Furthermore, we confirm the low frequency and severity of adverse events. This certainly supports the choice of local against oral steroid therapy, especially when other cardiovascular or gastric comorbidities are present.

The absence of a control group is a limit of our study, as clusters may change following their natural course and independently of therapeutic approaches. However, in our sample the short duration of CH since onset positively correlates with a good response to GON blockade. Thus, a significant impact of cluster early termination on rate of response is unconvincing, though not totally excludable.

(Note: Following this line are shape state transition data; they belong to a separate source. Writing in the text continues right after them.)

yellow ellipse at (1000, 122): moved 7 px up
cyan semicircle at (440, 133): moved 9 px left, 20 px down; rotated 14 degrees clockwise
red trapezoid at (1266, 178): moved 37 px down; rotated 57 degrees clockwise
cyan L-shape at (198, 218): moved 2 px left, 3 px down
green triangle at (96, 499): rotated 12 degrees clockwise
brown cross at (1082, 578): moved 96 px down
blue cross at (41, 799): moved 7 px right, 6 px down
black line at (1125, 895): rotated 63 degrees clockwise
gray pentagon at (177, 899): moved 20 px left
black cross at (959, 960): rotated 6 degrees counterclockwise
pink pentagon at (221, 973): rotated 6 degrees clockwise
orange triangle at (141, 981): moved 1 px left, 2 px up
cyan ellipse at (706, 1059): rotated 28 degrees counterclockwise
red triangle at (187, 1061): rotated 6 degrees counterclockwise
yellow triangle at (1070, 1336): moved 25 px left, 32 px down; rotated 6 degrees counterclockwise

The observational design of our study obviously makes it susceptible to placebo effect, which has also been described in CH patients [20]. However, the long persistence of the response makes it unlikely. A clear point of strength is the consecutive recruitment of patients, which grants the representativeness of the group studied for the larger population of patients followed at our Center.

Conclusions

Repeated greater occipital nerve injections of 60 mg methylprednisolone, performed on alternate days, is an effective therapy in CH. We observed a complete response in near half of ECH and in a third of CCH for at least of 1 month after the last injection. This protocol seems particularly useful in the treatment of CCH, leading to a 3-month pain-free period in responder patients. Adverse effects are mild and support its use as first choice compared to oral therapies. More studies are needed to compare these results to other types, dosages and timing of local therapies.